■ INSTRUCTIONS FOR THE TASK:
What you produce should be every line from the data that includes "timecode".

----- DATA FOR PROCESSING

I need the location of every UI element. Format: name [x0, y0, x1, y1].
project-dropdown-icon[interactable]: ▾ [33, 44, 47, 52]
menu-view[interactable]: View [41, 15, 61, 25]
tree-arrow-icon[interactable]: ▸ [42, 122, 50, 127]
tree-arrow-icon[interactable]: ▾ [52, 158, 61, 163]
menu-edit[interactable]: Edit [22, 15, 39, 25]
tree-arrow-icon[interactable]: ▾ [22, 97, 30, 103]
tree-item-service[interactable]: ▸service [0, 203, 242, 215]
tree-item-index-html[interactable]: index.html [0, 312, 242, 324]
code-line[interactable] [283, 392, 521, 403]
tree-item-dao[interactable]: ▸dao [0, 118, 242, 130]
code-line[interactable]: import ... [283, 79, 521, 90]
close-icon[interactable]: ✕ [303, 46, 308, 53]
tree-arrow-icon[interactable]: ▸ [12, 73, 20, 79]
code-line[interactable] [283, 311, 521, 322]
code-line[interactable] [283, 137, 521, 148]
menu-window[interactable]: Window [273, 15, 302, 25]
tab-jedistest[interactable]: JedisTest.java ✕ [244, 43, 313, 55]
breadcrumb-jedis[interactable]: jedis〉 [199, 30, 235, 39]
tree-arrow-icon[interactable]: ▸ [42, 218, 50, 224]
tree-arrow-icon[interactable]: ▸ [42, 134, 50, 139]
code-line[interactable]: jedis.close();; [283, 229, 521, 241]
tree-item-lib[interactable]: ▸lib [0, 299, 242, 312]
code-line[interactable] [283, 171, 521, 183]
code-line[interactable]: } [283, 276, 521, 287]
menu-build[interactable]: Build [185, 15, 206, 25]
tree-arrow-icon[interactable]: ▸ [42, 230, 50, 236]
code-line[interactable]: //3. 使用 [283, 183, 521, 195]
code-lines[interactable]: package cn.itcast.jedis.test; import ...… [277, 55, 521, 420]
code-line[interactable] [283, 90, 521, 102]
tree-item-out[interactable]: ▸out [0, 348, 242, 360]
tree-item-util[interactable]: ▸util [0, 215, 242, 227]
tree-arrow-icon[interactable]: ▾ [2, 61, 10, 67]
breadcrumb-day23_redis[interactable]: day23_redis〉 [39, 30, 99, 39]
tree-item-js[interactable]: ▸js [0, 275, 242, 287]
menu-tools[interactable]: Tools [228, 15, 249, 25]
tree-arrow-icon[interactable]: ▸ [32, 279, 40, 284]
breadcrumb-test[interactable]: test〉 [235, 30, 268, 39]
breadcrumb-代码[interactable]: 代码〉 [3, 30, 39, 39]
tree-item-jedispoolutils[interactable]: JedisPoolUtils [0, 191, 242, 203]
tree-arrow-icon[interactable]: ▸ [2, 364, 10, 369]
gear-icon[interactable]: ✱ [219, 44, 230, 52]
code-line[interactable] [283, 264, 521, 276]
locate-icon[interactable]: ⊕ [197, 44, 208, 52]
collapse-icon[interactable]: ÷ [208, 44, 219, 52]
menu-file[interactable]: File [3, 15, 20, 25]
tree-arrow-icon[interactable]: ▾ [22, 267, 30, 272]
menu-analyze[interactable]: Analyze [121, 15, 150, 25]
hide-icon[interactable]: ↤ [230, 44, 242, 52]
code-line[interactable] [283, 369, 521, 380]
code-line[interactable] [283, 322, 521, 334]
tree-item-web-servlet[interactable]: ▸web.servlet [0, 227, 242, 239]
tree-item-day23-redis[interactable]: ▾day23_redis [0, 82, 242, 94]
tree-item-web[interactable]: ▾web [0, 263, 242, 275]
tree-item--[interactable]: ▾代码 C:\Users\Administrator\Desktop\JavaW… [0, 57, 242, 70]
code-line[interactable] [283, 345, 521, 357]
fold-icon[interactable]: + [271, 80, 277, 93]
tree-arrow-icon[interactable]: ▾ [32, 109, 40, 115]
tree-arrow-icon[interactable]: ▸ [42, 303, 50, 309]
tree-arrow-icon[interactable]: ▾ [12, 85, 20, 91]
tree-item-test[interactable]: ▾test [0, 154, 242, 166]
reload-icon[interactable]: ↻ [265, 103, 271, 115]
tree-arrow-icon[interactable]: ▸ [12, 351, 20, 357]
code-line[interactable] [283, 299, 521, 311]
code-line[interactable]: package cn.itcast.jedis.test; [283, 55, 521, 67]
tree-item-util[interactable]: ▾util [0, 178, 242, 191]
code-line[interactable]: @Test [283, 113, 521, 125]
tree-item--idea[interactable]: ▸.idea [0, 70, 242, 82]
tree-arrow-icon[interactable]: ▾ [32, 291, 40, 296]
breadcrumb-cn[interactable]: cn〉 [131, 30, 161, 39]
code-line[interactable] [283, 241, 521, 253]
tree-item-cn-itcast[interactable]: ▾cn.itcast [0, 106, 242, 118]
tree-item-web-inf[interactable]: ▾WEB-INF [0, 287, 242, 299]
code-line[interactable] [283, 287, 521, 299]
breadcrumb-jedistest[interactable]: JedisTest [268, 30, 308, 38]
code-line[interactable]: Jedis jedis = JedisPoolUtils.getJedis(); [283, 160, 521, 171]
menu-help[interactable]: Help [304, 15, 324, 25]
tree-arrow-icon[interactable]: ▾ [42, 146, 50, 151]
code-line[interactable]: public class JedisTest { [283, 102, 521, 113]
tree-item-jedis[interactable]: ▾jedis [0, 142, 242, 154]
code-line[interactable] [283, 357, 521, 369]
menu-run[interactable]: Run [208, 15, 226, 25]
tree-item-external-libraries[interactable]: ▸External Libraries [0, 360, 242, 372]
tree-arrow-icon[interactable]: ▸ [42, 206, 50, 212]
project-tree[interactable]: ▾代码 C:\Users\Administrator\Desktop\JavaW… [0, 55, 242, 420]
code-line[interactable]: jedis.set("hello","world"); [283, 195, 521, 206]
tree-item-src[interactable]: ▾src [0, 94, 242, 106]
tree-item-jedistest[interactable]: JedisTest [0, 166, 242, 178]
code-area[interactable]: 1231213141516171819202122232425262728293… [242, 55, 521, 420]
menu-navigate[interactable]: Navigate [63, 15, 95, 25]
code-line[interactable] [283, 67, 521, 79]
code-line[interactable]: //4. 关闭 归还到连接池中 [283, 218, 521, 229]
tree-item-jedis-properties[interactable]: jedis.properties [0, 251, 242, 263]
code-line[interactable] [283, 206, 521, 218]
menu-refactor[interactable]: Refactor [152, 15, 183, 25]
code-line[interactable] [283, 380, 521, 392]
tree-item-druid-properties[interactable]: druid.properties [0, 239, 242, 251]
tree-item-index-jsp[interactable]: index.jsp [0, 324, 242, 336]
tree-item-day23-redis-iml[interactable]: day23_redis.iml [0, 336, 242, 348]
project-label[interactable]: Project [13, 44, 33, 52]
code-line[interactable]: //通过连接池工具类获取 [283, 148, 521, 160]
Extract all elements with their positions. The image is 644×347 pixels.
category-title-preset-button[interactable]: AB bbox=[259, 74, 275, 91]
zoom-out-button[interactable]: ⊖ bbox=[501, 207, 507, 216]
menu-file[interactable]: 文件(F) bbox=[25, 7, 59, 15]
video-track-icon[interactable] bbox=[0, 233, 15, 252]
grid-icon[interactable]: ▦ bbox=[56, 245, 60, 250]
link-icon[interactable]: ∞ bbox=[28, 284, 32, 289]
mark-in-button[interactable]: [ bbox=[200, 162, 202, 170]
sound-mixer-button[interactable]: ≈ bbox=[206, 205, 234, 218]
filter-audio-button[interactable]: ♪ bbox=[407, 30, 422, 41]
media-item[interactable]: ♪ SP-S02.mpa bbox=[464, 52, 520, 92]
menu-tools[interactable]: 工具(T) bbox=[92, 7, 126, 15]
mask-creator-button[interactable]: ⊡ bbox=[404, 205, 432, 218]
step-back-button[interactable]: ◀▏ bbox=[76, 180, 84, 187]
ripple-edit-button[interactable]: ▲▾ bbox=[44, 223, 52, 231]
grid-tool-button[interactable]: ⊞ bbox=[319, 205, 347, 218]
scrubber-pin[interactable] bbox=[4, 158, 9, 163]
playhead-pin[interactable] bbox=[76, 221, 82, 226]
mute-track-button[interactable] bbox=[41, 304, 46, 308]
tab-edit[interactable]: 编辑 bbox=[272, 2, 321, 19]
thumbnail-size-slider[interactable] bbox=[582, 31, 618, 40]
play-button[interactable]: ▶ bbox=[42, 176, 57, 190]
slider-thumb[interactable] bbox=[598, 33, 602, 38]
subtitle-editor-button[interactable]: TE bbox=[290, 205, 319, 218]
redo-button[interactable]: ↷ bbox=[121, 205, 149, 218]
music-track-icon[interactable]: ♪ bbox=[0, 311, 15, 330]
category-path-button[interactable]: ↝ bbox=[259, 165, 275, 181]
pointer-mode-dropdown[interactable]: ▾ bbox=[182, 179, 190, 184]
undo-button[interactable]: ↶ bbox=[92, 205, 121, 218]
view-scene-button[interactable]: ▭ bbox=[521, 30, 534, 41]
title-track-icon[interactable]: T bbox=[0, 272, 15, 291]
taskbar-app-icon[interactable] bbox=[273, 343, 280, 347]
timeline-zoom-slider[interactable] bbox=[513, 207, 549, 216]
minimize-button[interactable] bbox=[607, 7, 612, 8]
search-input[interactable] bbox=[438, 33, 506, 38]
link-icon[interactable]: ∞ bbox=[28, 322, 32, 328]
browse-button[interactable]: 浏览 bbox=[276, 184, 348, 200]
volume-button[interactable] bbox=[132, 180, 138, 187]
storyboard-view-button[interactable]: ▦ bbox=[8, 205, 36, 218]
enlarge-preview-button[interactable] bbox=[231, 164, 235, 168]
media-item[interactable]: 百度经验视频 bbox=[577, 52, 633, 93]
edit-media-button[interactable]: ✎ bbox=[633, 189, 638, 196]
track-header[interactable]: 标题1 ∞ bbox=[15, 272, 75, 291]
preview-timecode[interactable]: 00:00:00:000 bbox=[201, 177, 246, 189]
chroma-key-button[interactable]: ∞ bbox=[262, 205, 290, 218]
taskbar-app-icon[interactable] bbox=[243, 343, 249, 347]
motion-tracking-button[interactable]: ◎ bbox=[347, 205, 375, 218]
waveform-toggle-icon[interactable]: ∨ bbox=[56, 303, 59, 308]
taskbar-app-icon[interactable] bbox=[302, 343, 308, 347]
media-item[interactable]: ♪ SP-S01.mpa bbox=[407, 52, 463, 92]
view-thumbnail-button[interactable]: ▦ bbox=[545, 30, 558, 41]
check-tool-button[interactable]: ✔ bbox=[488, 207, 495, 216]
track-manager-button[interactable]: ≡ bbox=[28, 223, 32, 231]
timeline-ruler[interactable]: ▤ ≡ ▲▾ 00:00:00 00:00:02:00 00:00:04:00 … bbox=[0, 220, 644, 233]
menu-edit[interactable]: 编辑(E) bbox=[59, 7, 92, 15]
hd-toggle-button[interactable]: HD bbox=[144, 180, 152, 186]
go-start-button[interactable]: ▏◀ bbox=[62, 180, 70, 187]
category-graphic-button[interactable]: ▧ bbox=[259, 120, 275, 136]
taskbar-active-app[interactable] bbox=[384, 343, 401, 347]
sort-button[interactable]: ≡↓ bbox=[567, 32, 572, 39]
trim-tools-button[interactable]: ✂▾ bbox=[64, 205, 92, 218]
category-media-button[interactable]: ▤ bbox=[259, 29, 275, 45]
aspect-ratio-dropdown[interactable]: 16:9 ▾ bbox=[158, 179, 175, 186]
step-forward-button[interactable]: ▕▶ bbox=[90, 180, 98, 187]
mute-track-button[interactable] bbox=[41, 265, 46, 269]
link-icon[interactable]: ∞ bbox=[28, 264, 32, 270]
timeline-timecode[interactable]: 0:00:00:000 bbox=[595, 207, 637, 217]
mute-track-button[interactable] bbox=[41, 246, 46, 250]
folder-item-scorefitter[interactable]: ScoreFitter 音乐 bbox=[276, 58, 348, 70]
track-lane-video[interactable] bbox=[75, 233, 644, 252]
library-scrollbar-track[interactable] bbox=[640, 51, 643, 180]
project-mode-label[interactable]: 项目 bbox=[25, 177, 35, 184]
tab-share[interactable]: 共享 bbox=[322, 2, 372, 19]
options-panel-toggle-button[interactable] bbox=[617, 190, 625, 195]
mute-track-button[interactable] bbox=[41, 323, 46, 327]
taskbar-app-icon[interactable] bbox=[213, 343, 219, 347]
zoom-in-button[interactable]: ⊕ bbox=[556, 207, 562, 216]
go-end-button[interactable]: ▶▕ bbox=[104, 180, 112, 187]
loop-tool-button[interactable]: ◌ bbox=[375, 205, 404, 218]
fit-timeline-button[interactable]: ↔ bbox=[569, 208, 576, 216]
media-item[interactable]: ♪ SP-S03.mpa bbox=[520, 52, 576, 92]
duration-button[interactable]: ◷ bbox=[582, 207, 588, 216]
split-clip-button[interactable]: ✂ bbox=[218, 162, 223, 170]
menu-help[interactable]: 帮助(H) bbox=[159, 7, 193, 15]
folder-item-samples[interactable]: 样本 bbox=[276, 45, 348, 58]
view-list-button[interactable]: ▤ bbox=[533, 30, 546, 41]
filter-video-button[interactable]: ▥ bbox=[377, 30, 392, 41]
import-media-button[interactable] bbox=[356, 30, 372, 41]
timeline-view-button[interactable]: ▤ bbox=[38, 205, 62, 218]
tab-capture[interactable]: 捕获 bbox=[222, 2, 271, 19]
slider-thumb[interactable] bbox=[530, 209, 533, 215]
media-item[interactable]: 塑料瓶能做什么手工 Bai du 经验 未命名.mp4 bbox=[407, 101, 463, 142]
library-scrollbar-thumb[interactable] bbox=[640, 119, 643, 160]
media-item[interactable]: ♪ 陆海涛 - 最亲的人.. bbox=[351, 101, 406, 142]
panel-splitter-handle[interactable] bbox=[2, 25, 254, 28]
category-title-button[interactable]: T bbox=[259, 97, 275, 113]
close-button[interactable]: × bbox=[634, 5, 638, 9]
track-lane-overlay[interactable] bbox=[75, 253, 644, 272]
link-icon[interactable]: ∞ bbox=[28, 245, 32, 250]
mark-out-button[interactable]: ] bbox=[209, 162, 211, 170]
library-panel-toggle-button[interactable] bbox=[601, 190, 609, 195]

----------

■ EXERCISE SOLUTION:
preview-timecode[interactable]: 00:00:00:000 bbox=[201, 177, 246, 189]
timeline-timecode[interactable]: 0:00:00:000 bbox=[595, 207, 637, 217]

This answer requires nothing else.